Conditions are ripe for blue-green algae to reemerge

Little specks of algae have been showing up at the Davis Boat Ramp in Fort Myers Shores. While at a distance, the water looks clear, when a person comes closer the specks of green algae come into view.

As Southwest Florida moves towards the summer months, people are worried that we will see a lot more than specks, in places beyond Davis Boat Ramp.

“The last couple years after that really bad episode with the blue-green algae, everything’s been different,” said Dan Anderson, who lives in Fort Myers Shores.

The canal off of the Davis Boat Ramp is practically in Anderson’s front yard. He has seen it at its best when fishing is great. But, Anderson has also seen it at its worst, when it was smothered with blue-green algae.

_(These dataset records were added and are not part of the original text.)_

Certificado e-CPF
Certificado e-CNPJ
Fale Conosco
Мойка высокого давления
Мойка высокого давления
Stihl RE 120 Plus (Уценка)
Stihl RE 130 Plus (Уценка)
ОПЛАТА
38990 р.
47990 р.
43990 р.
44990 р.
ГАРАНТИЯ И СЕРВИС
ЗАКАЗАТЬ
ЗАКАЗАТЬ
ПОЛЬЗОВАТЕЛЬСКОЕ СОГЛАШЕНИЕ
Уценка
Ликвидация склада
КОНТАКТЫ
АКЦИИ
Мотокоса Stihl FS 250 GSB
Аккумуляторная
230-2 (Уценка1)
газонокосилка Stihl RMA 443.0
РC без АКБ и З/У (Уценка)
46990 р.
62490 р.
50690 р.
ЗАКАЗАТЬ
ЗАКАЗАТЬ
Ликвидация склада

Traces that are close to the description county and state tests give to the confirmed algae spots, which include Centennial Park, Alva, the Franklin Locks and the Davis Boat Ramp in the last month.

“Those blooms tend to occur in standing water and warm temperatures and in places where there’s a surplus of nutrients,” said Dr. Don Duke, Florida Gulf Coast University professor at the Water School.

Researchers, like Dr. Duke, said some algae is normal in waterways, in the environment, all over the world. But as it heats up, blooms develop and grow.

Brittany Van Voorhees, WINK News meteorologist, said our conditions are ripe for development.

“Warmer water allows for unless mixing to occur,” Voorhees said, “which prevents those blooms from breaking up once they’re already in our water.”

There is little that can be done to change it immediately.

“It’s unlikely that anything we do right now will help us this year,” Dr. Duke said. “This is a long-term problem. It’s been in the making for many decades since we started substantially modifying our water heater is probably 80-years-ago.”

One reason Lee County is already looking at the ways to prevent the gunk from growing at all is that the algae in the last couple of years have been terrible.

Lee County is working on several projects to mitigate the reemergence of an environmental crisis. These include a fertilizer ordinance, pet waste campaign, looking at the health of creeks and keeping clean up companies on hand if a significant bloom strikes again.